江戸時代に誕生した津軽塗
津軽塗の歴史は、約300年前の江戸時代元禄年間まで遡り、津軽藩四代藩主信政(1656~1710)の時代に、津軽藩召し抱えの塗師池田源兵衛によって始められたと伝えられています。江戸時代を通じて津軽藩の保護・育成の下、主に藩の調度品として用いられてきましたが、明治初期に産業として確立した後は、人々に親しまれる愛玩品として幅広く使われるようになり、今日に至っています。
約50もの工程を経て完成
津軽塗は、ヒバの素地から塗り、研ぎ、磨きを繰り返し、約50もの長い工程を経て完成される堅牢優美な塗物です。
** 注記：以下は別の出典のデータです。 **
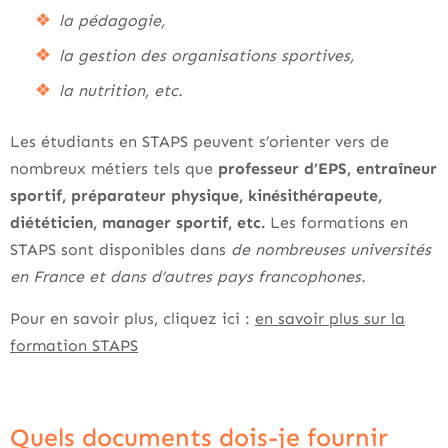
la pédagogie,
la gestion des organisations sportives,
la nutrition, etc.
Les étudiants en STAPS peuvent s’orienter vers de
nombreux métiers tels que
professeur d’EPS, entraîneur
sportif, préparateur physique, kinésithérapeute,
diététicien, manager sportif, etc.
Les formations en
STAPS sont disponibles dans
de nombreuses universités
en France et dans d’autres pays francophones.
Pour en savoir plus, cliquez ici :
en savoir plus sur la
formation STAPS
Quels documents dois-je fournir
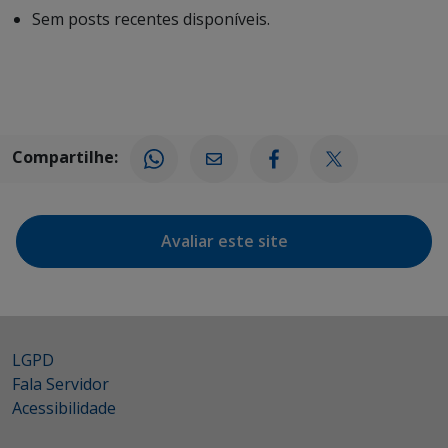
Sem posts recentes disponíveis.
Compartilhe:
Avaliar este site
LGPD
Fala Servidor
Acessibilidade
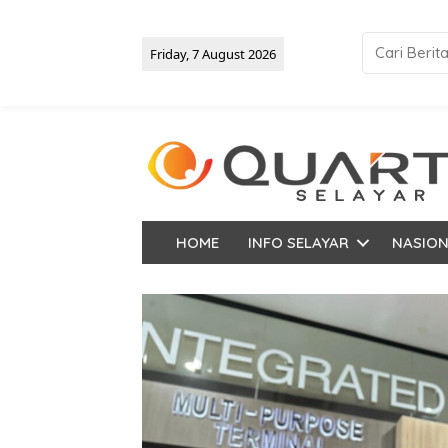
Friday, 7 August 2026
HOME
INFO SELAYAR
NASIO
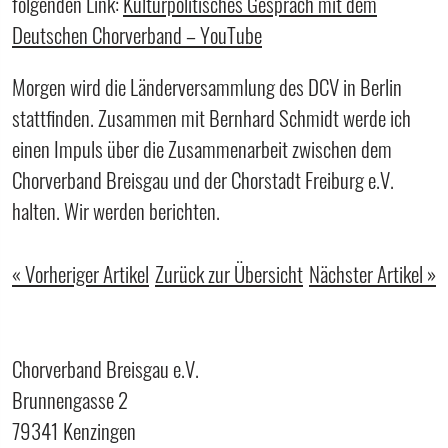
folgenden Link:
Kulturpolitisches Gespräch mit dem
Deutschen Chorverband – YouTube
Morgen wird die Länderversammlung des DCV in Berlin
stattfinden. Zusammen mit Bernhard Schmidt werde ich
einen Impuls über die Zusammenarbeit zwischen dem
Chorverband Breisgau und der Chorstadt Freiburg e.V.
halten. Wir werden berichten.
« Vorheriger Artikel
Zurück zur Übersicht
Nächster Artikel »
Chorverband Breisgau e.V.
Brunnengasse 2
79341 Kenzingen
唐塗、七々子塗、紋紗塗、錦塗の伝統的な4つの技法は現在まで脈々と受け継がれ、現代風のアレンジも加え、多様な紋様を生み出しています。昭和50年に国の伝統的工芸品に指定されました。
唐塗
津軽塗の代表格であり、現在最も多く生産されています。 唐塗独特の複雑な斑点模様は、何度も塗っては乾かし、そして研ぐという作業を繰り返し、 全部で四十八の工程から生み出されます。完成までには最低でも一ヶ月半~二ヶ月を要します。
七々子塗
ななこ塗は研ぎ出し変わり塗りの技法の一種で、その特徴は、模様をつけるために菜の花の種を蒔き付けることです。 菜種による小さな輪紋の集まりが魚の卵を連想させる模様から、「七子」「魚子」「菜々子」「斜子」などの文字が当てられています。
紋紗塗
津軽塗の技法の一つ、紋紗塗は、黒漆の模様に紗(津軽地方ではもみ殻のことを紗と呼びます)の炭粉を蒔き、 研ぎ出して磨き仕上げされた高度な技術を要する塗です。
現代の津軽塗
津軽塗の伝統の世界で、普段使いもできるアイテムの製作に取り組んでいる若手も増えています。これは、ハート形のペンダント。現代の暮らしに津軽の伝統を溶け込ませるアイテムです。